Prep 40 mins
Cook 1 hr 30 mins
Dee514 asked me if I had a carrot cake recipe and this is what I sent her. She did say she doubled the recipe and put golden sultanas in it. I haven't tried it. She said it was great any queries ask Dee.
- 4 ounces self raising flour
- 4 ounces plain flour
- 2 teaspoons ground cinnamon
- 1⁄2 teaspoon ground cloves
- 1 teaspoon ground ginger
- 1⁄2 teaspoon ground nutmeg
- 1 teaspoon bicarbonate of soda
- 8 fluid ounces oil
- 6 ounces soft brown sugar
- 4 fluid ounces golden syrup
- 4 eggs
- 12 1⁄2 ounces grated carrots
- 2 ounces chopped walnuts or 2 ounces pecans
- 6 ounces cream cheese, softened
- 2 ounces butter, softened
- 6 ounces icing sugar
- 1 teaspoon vanilla essence
- 1 -2 teaspoon lemon juice
- Preheat oven to warm 315dF.
- Brush a deep 9 inch round cake tin with melted butter or oil.
- Line the base and side with baking paper.
- Sift the flours, spices and soda into a large bowl and make a well in the centre.
- Whisk together the oil, sugar, syrup and eggs and gradually stir in the dry ingredients until smooth.
- Stir in the carrot and walnuts.
- Spoon the mixture into the tin.
- Bake for 1-1/2 hours or until a skewer comes out clean when inserted into the centre.
- Cool in the tin, then on a wire rack Beat the cream cheese and butter until smooth.
- Gradually add the icing sugar alternately with the vanilla and lemon juice, beating until light and creamy.
- Spread the icing over the cake or cut th cake horizontally, sandwich the layers together with half the icing and spread the rest on top.
Latchy, thanks heaps for this recipe.

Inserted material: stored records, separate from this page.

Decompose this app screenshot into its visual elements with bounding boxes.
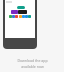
button[interactable]: [9, 15, 12, 18]
button[interactable]: [15, 15, 18, 18]
button[interactable]: [22, 15, 25, 18]
button[interactable]: [25, 15, 28, 18]
button[interactable]: [19, 15, 22, 18]
button[interactable]: [28, 15, 31, 18]
staticText: Download the app: [17, 58, 48, 63]
staticText: available now: [21, 64, 44, 69]
button[interactable]: [11, 10, 18, 14]
button[interactable]: [12, 15, 15, 18]
button[interactable]: [18, 10, 27, 14]
button[interactable]: [17, 6, 25, 9]
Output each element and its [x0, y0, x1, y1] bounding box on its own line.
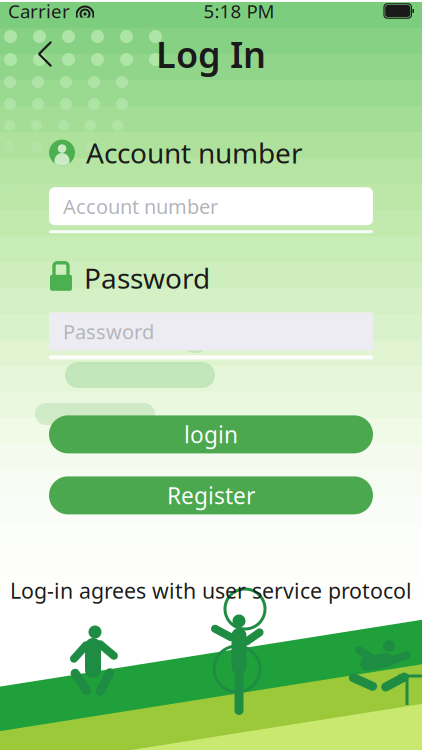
- button[interactable]: Register: [49, 476, 373, 514]
- button[interactable]: Back: [22, 31, 68, 77]
- staticText: Log In: [156, 30, 266, 78]
- staticText: Register: [167, 480, 255, 510]
- button[interactable]: Log-in agrees with user service protocol: [0, 578, 422, 602]
- staticText: Password: [63, 318, 154, 345]
- button[interactable]: login: [49, 415, 373, 453]
- staticText: Account number: [86, 134, 303, 171]
- staticText: 5:18 PM: [204, 0, 274, 23]
- staticText: Log-in agrees with user service protocol: [10, 576, 412, 604]
- staticText: Password: [84, 259, 210, 296]
- staticText: Carrier: [8, 0, 70, 23]
- staticText: login: [184, 419, 238, 449]
- staticText: Account number: [63, 193, 218, 220]
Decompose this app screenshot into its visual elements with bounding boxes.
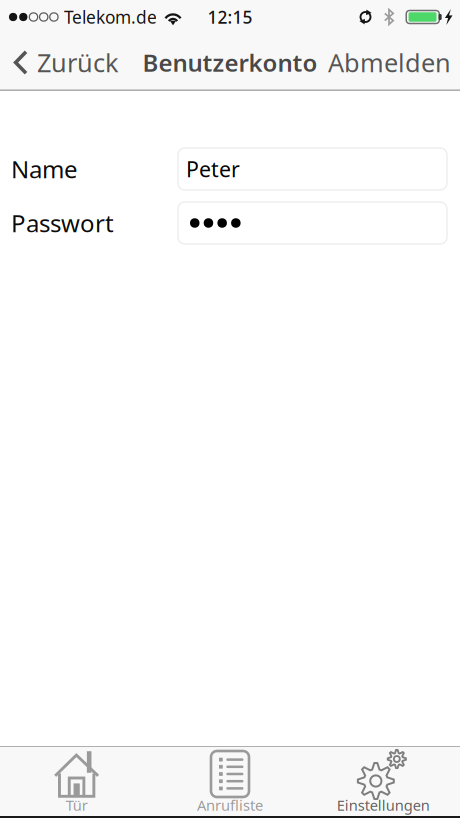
staticText: Name [11,153,78,185]
staticText: Peter [186,155,240,183]
staticText: Anrufliste [197,795,263,815]
button[interactable]: Zurück [0,34,129,91]
staticText: Telekom.de [64,6,157,28]
staticText: Abmelden [328,46,451,79]
button[interactable]: Abmelden [318,34,460,91]
staticText: Zurück [37,46,119,79]
staticText: 12:15 [208,6,252,28]
staticText: Passwort [11,207,114,239]
staticText: Tür [66,795,88,815]
staticText: Einstellungen [337,795,430,815]
button[interactable]: Anrufliste [153,746,307,818]
staticText: Benutzerkonto [142,47,318,78]
button[interactable]: Einstellungen [307,746,460,818]
button[interactable]: Tür [0,746,153,818]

I love carrot cake but so many recipes have pineapple in them (yuck). The spices in this cake really compliment the carrot well, I had some ginger syrup so added 2T to the mix for a bit of depth, which tasted great. Everyone loved this, including the carrot haters out there, so a big pat on the back to you for helping convert them to the pleasures of fabulous carrot cake.